February 11, 2013 (Montreal, QC) – Serge Arsenault and his team at the Québec City and Montréal Grands Prix Cyclistes held press a conference today in Montreal with Quebec City’s conference being held on Feb. 12, to launch La Québécoise on September 12 and La Montréalaise on September 14 – the only two cyclosportive events in the Americas to be held in parallel with UCI WorldTour events.
Several distances will be offered at both rides and details will be forthcoming later today but here’s an excerpt from an interview with Arsenault prior to today’s launch that was under embargo – the full interview will appear in Pedal Annual 2013, our season-launch issue that will be released soon and also available from our booth at the Toronto Bicycle Show Mar. 1-3.
Excerpts from Pedal pre-press conference interview with Serge Arsenault on GPC Cyclo-sportives in MTL and QCity.
Are plans still on track for the two cyclo-sportive / granfondo rides associated with the 2013 WorldTour races in Quebec City & Montreal this year? These are scheduled for the days immediately preceding the WorldTour races in Quebec City (September 13) and Montreal (September 15)?
Serge Arsenault: As you now know, we are using the name “Cyclo-sportives” in English for the rides. For us, “granfondo” implies an urban ride, which is not what we are proposing.
We were looking at the concept three years ago, agreements are now in place with the cities; and we’re selling tourism packages around the world. But we still want to see 70% of the entries coming from Canada.
We have to strike a balance between what the UCI WorldTour requirements are and what the public sectors (governments in Canada) want. They are looking for a high quality tourism product that will draw visitors from outside of Canada.
As for the third part of the triangle, we have to please thousands of Quebecers and Canadians who want to participate for their health and to enjoy the sport. I am aiming at lots of riders; this could become a major tourism attraction.
On Thursday, September 12 the Québécoise begins near Quebec City and on Saturday, September 14 the Montréalaise launches in Montreal with three distances at each event ranging from 85-190km in one day – or has anything changed?
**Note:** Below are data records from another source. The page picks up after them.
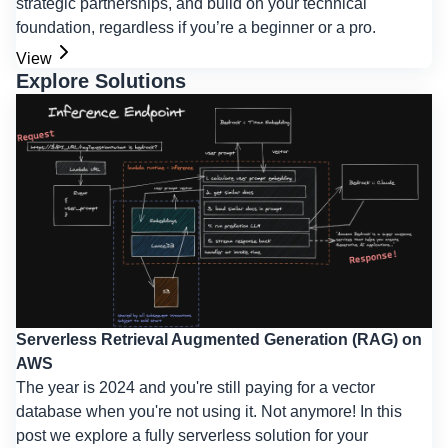
strategic partnerships, and build on your technical
foundation, regardless if you’re a beginner or a pro.
View
Explore Solutions
Serverless Retrieval Augmented Generation (RAG) on
AWS
The year is 2024 and you're still paying for a vector
database when you're not using it. Not anymore! In this
post we explore a fully serverless solution for your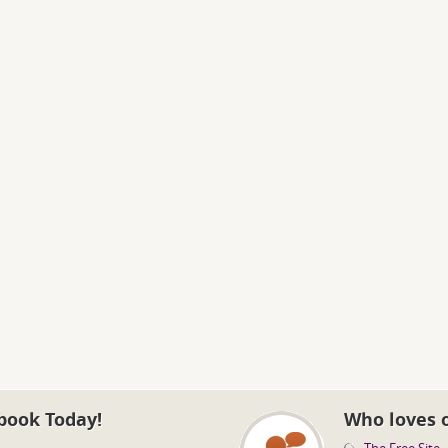
book Today!
Who loves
Arsenault: The Cyclo-sportives will be as well-organized as the Grand Prix Races. We are getting to be old hands with such things as to having ambulances and doctors ready. We are also prepared for minor issues such as blisters; everything has to be top of mind. This comes after three years of planning.
In Quebec City, riders can do three different rides. The organization will try to provide a perfect welcome for European and US visitors. The same passion will be extended to top guests to meet expectations.
Montreal is a big city and it’s complicated to organize such an event. The organization calls for a complicated game plan. But our finishing time services are right on track.
The Montreal ride will not start from Parc Jean Drapeau as previously announced. This would put probably too much bicycle traffic onto a narrow bike path leaving Parc Jean Drapeau and going underneath Victoria Bridge. Another aspect is that this would put the start line km away from the finish line, entailing all kinds of complicated logistics with moving our music, 1st aid, toilet, bike stands, kiosks, etc.
So instead, we will start on Park Ave beside where the WorldTour race is organized in Montreal. From there, riders will pedal down St. Lawrence Blvd to Nun’s Island, cross over the Estacade (ice breaker bridge over the St. Lawrence River) and then the most ambitious group will eventually pedal some 190km to within 5km of the U.S. border before returning to Montreal. Distances of 95km and 145km are also offered.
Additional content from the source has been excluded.